Ce système bancaire, aussi mature soit-il, passait outre une clientèle qui ne se retrouvait pas dans les produits classiques. Par conséquent, notre système financier laissait filer des milliards de dirhams de dépôts et autant en transactions et crédits participatifs. L'on comprend que les banquiers «en chef» voulaient occuper le terrain et quadriller les dépôts classiques avant de s'attaquer à un marché qui leur a toujours échappé.

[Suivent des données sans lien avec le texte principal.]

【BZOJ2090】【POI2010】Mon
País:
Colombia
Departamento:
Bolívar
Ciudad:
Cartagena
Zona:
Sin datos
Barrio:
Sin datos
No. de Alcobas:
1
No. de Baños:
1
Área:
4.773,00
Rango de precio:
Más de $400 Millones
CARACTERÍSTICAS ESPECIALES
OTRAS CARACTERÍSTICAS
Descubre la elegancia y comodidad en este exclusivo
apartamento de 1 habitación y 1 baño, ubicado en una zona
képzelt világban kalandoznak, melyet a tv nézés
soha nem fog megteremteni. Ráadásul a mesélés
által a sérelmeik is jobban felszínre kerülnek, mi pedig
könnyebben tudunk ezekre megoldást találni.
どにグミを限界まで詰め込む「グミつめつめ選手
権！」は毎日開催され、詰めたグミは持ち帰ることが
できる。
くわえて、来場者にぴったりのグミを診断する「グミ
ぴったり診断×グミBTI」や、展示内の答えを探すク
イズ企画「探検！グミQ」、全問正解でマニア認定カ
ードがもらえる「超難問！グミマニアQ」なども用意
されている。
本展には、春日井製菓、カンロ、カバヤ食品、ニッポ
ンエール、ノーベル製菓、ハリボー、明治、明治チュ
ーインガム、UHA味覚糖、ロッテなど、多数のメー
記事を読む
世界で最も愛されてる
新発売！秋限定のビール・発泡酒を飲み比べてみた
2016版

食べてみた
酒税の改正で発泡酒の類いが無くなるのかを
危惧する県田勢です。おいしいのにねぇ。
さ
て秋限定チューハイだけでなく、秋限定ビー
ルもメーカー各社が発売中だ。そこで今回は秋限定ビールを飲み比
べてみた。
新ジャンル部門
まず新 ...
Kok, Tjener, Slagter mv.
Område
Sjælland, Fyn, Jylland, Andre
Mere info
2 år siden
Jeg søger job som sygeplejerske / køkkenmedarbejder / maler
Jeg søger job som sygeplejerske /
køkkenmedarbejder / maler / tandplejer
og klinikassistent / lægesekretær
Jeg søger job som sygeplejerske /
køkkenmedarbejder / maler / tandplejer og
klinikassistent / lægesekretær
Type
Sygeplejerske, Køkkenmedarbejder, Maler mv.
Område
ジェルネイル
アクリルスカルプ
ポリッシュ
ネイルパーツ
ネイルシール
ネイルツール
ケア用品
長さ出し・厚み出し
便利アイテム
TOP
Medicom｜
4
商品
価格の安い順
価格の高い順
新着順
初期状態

Aujourd'hui, il ne faut surtout pas rater ce démarrage, car le lancement est prescripteur surtout que les attentes des clients sont énormes. C'est pourquoi la communication s'avère cruciale afin de dissiper les clichés qui ont toujours prévalu, à savoir le coût élevé du crédit. Sans s'attarder sur le bien-fondé ou non de cette «réputation», les banques participatives gagneraient à s'unir autour d'une communication transversale qui présente au grand public les spécificités et les avantages qu'elles offrent à leur clientèle.

En parallèle, ces banques peuvent, chacune, vanter les mérites de leurs produits en donnant libre cours à la concurrence, mais il ne faut pas rater les préalables, sinon elles perdraient toutes avant qu'elles n'atteignent la vitesse de croisière de la concurrence. C'est la responsabilité aussi de la Banque centrale qui a le devoir d'orienter et de guider les banques participatives de façon à leur faciliter la communication, l'exploitation et le décollage.